— Amid dire reports of melting fuel rods and sickened workers at Japan’s beleaguered Fukushima Dai-ichi nuclear reactor, the public health risk from radiation exposure remains very low in that country — or abroad, experts say.
“In general, right now, the citizens of Japan have far more other things to worry about than nuclear power,” said Richard L. Morin, a professor of radiologic physics at the Mayo Clinic and chair of the safety committee of the American College of Radiology.
“There’s not a significant risk to anybody in the United States, including Hawaii,” he added.
Though talk of a nuclear “meltdown” raises specters of acute radiation sickness and long-term cancers, such as those seen after the 1986 Chernobyl accident in which the reactor blew up, the radiation levels detected outside the Japan plant remain within legal limits, Japanese officials told reporters.
Exposure lower than CT scans, air flight
American experts monitoring the situation agreed, saying that reported radiation exposure remains far lower than normal exposure from background radiation in the environment, from medical procedures such as CT scans, or even from transatlantic air flights.
“I haven’t seen anything so far that seems to indicate that people are being exposed to levels of radiation that are acutely dangerous,” said G. Donald Frey, a professor of radiology at the Medical University of South Carolina.
Experts measure exposure to ionizing radiation in several ways, but the most current and accepted is based on the sievert, a unit named after R.M. Sievert, a 20th century Swedish physicist. The average person in the United States is exposed to about 6.2 millisieverts annually, with about half from background radiation and about half from medical sources.
For comparison, some experts refer to rem and millirem as measures of radiation exposure, but they're generally considered to be outdated terms. 1 rem is equal to 10 millisievert.
Using the newer measure, a one-time CT scan can expose a person to between 5 and 10 millisieverts.
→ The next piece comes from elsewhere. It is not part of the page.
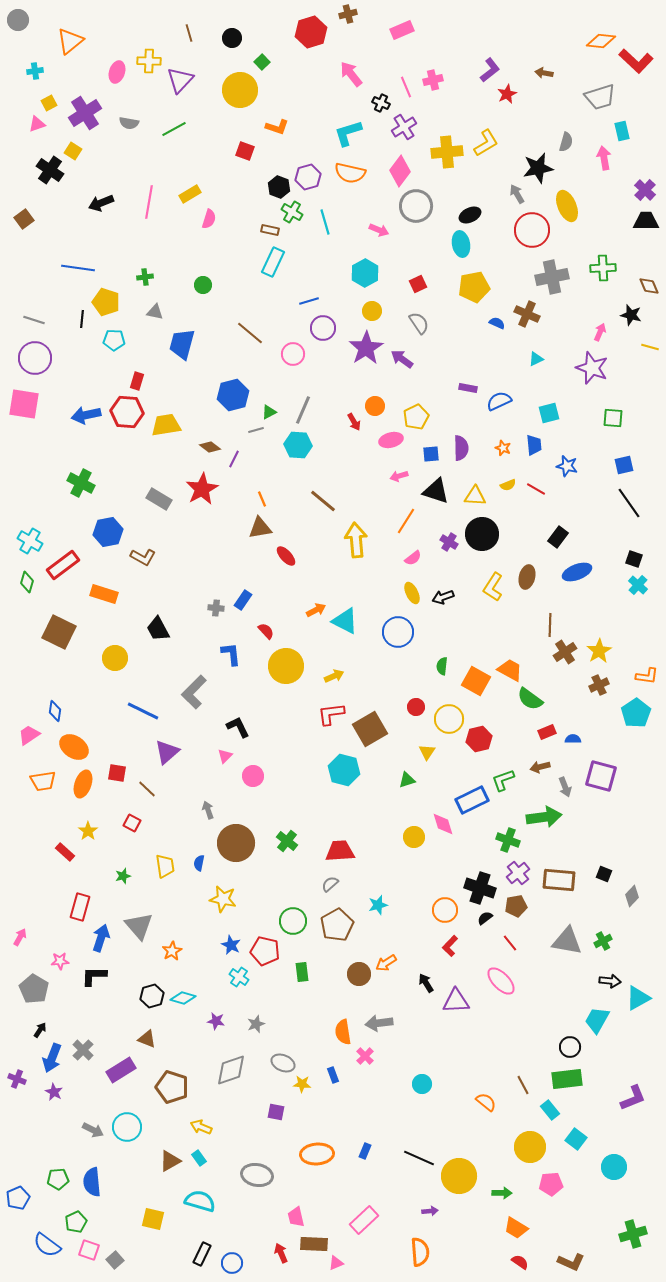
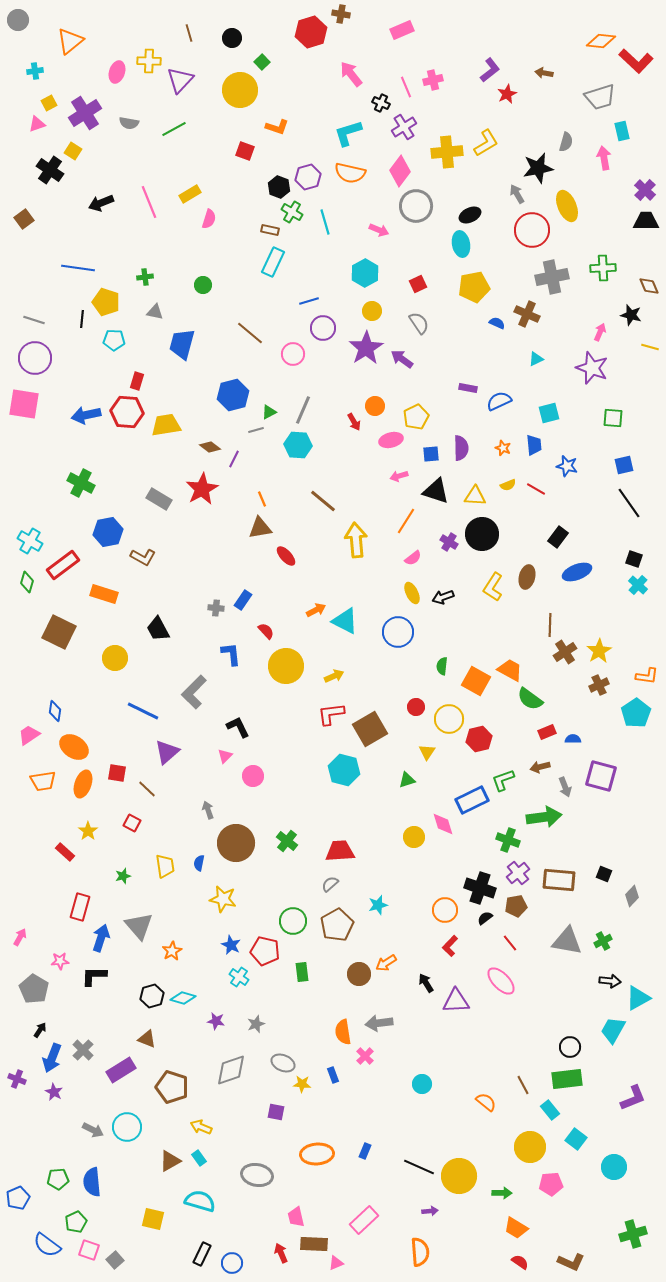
brown cross at (348, 14): moved 7 px left; rotated 24 degrees clockwise
pink line at (149, 202): rotated 32 degrees counterclockwise
cyan trapezoid at (597, 1020): moved 16 px right, 10 px down
black line at (419, 1158): moved 9 px down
An X-ray of the spine might expose a patient to an estimated 1.5 millisieverts. A long, cross-country air flight might expose someone to about
.03 millisieverts. A person who smokes a pack of cigarettes a day is exposed to 53 millisieverts each year, according to the National Institutes of Health.
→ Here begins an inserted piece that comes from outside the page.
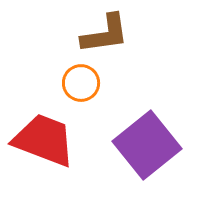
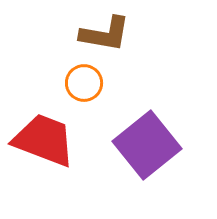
brown L-shape: rotated 18 degrees clockwise
orange circle: moved 3 px right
So far, Japanese officials have reported possible top exposures at the plant of .5 millisieverts per hour, a level that has dropped to perhaps .04 millisieverts per hour, Frey said. While that level is concerning to plant workers, residents who heeded a 12-mile evacuation zone would not be affected, said Dr. James H. Thrall, chief radiologist at Massachusetts General Hospital in Boston.
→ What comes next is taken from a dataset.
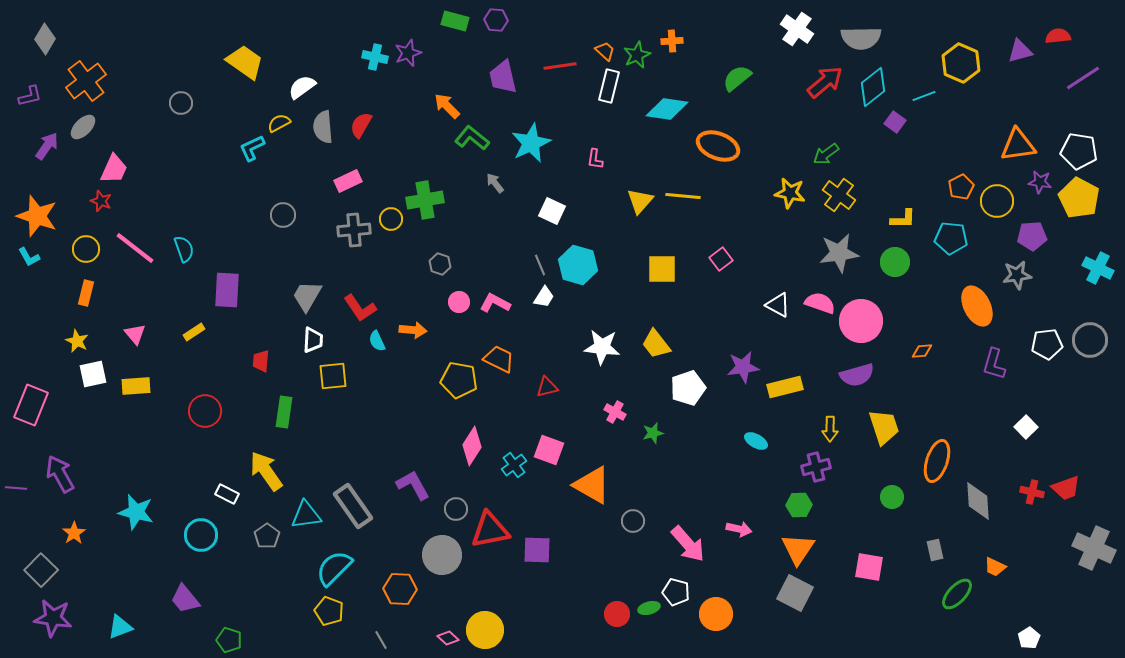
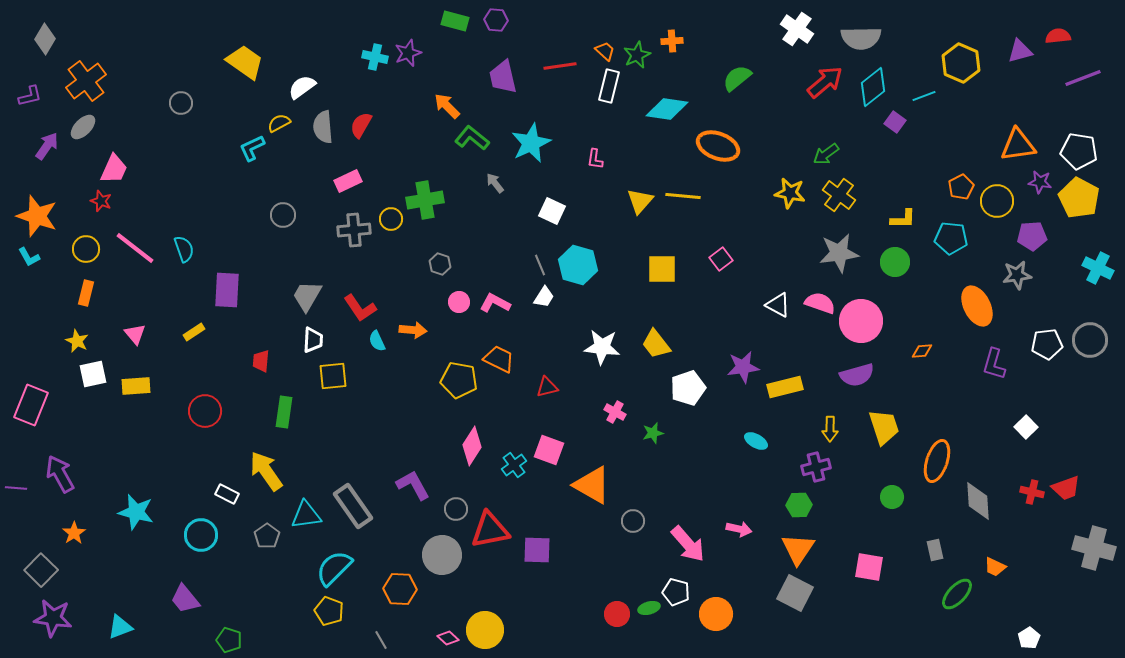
purple line at (1083, 78): rotated 12 degrees clockwise
gray cross at (1094, 548): rotated 9 degrees counterclockwise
“That would only expose nuclear plant workers,” he said. “If you’re even 100 feet away, or 1,000 feet away, the exposure drops dramatically.”
The Fukushima Dai-ichi plant, located off the Pacific Coast, is the most devastated of the four Japanese nuclear complexes damaged by Friday's earthquake and tsunami. A Japanese official said 22 people had suffered radiation contamination and 190 may have been exposed Saturday after an explosion at the plant's Unit 1.
Japanese officials ordered evacuation of an estimated 185,000 residents within about 12 miles of the plant. Officials have distributed 230,000 units of stable iodine to protect against thyroid cancer in case of radioactive exposure, but it’s still just a precaution, experts noted.
The typical limit for radiation exposure beyond background radiation is about 1 millisievert a year, according to the Nuclear Regulatory Commision. Adults who work in places where nuclear radiation is expected, such as plant workers or uranium hospital workers, are limited to 50
millisieverts per year, the NRC says.
People exposed to 1,000 millisieverts per year are considered at risk for acute radiation sickness, but will likely survive, Thrall said.
“At 10,000 millisieverts, you die rapidly and with a high probability,” he added.
Even if the workers at the nuclear plant in Japan were exposed continuously to .5 millisieverts per hour, it would take about 40 hours before them to reach the yearly limit for exposure. Now that the level has fallen, so has the risk, Thrall said.
Prevailing westerly winds have helped the situation, blowing any contamination out to sea, experts said. But it’s highly unlikely that contamination will reach the shores of the United States, they add.
Of course, the situation could change rapidly, noted Morin.
"The most serious situation to me would be if there were a core meltdown," he said. "That might cause a significant release of radiation to the environment and that would be one of the biggest things. It doesn't look like that's going to happen right now, but you can't be certain."
In the meantime, the U.S. experts cautioned observers, especially those in the U.S., to keep the situation in perspective.
“There’s very little likelihood of any concern,” said Thrall. “Instead, I would advise people to look both ways before crossing the street.”